MoE: Mixture of Experts—a model architecture where different 'expert' sub-networks specialize in different tokens, reducing compute cost per token.
EP: Expert Parallelism—a distribution strategy where different experts are placed on different GPUs, requiring tokens to be routed to the correct GPU.
Parallel Folding: A technique in this paper that decouples attention and MoE layer parallelism configurations, breaking the traditional constraint that Expert Parallelism must equal Data Parallelism.
DeepEP: An optimized communication library/dispatcher for handling the complex all-to-all token routing required in Expert Parallelism.
Grouped GEMM: A matrix multiplication kernel that can handle multiple GEMM operations of varying sizes simultaneously, essential for the uneven workload of MoE experts.
Three Walls: The three coupled constraints in MoE training defined by the authors: Memory Wall, Communication Wall, and Compute Efficiency Wall.
TFLOPS: Trillions of Floating Point Operations Per Second—a measure of raw computational throughput.

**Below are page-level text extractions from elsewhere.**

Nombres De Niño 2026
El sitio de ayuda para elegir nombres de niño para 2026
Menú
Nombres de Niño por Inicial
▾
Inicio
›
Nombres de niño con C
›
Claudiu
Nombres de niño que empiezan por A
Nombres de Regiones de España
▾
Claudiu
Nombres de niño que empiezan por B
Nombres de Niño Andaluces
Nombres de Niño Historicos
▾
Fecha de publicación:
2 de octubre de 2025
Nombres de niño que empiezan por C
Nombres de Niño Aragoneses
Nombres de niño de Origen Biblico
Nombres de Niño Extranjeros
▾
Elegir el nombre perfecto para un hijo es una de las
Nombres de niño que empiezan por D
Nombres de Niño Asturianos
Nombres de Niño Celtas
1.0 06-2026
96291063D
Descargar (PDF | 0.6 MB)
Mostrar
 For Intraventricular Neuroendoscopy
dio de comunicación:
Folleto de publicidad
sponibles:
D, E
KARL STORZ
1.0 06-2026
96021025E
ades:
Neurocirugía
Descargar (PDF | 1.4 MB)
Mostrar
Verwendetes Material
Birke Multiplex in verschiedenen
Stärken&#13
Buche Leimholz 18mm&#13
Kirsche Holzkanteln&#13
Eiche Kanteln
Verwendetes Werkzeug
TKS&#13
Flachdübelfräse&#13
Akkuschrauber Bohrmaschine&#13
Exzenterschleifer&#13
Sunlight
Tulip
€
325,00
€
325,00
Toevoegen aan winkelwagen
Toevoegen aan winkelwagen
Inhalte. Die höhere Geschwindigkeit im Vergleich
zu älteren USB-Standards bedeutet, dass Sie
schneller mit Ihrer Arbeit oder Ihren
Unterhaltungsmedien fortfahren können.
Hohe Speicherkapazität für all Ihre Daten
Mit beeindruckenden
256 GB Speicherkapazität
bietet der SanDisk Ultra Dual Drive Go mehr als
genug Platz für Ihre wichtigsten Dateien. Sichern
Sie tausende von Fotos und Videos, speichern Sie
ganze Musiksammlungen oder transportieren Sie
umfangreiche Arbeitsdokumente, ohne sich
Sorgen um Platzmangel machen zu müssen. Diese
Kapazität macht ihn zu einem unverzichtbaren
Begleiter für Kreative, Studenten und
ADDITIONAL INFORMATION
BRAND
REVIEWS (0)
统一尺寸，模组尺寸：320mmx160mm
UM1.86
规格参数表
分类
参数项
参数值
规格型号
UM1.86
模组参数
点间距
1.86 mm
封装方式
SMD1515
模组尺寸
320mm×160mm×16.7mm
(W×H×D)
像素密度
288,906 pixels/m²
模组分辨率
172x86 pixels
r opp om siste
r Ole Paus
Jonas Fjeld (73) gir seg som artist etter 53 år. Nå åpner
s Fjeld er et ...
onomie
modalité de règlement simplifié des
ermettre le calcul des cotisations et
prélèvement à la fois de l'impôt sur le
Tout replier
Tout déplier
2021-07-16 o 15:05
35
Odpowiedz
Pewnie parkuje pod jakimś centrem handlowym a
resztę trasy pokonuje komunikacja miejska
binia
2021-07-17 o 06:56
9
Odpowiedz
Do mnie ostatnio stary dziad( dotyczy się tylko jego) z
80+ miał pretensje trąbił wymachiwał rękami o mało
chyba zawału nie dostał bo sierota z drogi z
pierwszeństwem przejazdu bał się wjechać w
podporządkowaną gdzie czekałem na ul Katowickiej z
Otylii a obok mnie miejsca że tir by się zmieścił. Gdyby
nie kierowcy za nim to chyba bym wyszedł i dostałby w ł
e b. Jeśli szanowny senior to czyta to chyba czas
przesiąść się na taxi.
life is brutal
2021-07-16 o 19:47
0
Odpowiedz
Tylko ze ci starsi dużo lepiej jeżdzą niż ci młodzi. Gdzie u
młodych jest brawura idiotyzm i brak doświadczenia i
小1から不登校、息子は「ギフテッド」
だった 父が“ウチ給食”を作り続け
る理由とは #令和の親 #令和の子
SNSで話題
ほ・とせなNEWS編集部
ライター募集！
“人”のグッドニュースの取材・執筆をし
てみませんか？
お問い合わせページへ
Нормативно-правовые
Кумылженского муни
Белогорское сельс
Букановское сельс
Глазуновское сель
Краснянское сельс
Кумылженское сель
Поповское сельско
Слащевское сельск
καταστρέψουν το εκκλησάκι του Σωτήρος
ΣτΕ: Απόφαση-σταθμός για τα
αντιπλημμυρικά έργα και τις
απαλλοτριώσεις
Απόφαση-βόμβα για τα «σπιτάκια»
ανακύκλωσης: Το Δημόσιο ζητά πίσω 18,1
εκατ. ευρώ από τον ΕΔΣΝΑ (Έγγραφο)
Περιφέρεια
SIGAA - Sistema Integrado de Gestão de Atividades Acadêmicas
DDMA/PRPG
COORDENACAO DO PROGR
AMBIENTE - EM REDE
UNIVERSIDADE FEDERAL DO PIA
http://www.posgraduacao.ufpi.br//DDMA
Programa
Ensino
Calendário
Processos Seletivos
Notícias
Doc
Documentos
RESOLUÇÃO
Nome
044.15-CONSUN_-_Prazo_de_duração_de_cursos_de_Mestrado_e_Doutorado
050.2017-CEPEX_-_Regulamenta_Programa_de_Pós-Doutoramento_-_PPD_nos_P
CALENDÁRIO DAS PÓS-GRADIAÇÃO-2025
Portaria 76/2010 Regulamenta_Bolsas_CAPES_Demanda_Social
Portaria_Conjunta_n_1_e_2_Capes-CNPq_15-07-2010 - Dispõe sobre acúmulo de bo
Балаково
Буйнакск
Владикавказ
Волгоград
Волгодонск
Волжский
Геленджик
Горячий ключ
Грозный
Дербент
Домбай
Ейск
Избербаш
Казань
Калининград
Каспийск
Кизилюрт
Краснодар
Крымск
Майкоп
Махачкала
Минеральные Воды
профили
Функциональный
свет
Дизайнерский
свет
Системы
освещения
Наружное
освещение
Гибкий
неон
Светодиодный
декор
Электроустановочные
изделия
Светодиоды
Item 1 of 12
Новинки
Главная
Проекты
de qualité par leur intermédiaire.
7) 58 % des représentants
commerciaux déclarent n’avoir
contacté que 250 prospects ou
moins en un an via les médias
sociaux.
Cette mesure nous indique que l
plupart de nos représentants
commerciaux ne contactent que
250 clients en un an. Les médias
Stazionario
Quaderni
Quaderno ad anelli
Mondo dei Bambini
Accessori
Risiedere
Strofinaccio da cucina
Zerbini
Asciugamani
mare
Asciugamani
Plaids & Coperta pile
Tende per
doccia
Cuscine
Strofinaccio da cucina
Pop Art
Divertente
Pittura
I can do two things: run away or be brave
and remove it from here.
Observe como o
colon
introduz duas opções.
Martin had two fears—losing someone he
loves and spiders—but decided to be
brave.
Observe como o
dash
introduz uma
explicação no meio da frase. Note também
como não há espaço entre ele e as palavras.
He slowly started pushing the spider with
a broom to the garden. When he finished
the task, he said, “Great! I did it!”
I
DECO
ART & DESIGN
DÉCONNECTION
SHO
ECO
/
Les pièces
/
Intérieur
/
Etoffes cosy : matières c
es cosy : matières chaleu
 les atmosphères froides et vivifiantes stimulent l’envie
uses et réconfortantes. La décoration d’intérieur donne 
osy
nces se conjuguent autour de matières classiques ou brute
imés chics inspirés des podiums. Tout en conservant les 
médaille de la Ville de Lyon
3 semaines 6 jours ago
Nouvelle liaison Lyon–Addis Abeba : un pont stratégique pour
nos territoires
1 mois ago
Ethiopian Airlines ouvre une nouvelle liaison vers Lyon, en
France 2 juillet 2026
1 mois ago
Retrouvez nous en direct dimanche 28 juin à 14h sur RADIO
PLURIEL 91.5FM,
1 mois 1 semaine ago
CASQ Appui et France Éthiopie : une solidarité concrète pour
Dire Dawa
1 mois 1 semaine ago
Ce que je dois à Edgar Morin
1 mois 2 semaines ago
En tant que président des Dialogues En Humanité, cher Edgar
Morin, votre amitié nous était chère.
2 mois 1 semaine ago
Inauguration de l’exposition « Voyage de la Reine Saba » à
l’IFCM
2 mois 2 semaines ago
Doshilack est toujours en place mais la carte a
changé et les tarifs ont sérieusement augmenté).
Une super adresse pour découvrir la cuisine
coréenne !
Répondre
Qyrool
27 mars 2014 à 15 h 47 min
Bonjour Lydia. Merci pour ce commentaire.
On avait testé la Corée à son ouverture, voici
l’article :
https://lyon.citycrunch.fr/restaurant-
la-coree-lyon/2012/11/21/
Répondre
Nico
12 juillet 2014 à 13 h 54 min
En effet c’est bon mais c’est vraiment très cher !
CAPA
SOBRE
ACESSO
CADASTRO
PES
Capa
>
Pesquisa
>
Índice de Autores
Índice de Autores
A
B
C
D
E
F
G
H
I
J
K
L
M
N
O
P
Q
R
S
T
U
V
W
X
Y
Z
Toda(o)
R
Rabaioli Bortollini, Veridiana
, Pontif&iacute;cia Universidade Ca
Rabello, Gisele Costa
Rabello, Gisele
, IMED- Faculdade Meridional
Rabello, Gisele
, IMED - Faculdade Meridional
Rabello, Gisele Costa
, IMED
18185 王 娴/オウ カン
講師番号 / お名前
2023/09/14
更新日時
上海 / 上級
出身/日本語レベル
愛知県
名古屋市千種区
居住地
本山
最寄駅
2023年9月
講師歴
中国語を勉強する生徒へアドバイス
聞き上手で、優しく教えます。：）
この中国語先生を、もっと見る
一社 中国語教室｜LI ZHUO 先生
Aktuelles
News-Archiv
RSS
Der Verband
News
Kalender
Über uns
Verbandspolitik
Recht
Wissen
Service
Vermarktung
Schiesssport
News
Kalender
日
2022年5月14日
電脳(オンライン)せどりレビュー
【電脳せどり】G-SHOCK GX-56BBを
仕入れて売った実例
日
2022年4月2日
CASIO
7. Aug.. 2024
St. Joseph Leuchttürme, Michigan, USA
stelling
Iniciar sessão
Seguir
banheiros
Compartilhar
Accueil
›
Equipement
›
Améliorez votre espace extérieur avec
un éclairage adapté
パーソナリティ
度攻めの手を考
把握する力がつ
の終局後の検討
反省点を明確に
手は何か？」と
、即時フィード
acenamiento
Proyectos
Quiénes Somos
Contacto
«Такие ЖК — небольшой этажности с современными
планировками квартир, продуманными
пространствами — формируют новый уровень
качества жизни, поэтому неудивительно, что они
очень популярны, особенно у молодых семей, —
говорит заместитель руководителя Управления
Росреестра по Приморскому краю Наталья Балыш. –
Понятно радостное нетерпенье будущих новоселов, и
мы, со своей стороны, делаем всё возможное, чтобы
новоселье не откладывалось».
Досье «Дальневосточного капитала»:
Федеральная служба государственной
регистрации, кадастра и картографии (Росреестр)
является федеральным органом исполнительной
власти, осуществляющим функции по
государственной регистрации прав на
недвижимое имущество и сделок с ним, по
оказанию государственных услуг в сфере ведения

FP8: 8-bit Floating Point—a reduced precision number format that lowers memory usage and speeds up math compared to 16-bit or 32-bit formats.
NVFP4: NVIDIA 4-bit Floating Point—an even lower precision format supported by newer hardware for extreme efficiency.
All-to-All: A collective communication operation where every GPU sends distinct data to every other GPU; used here for routing tokens to experts.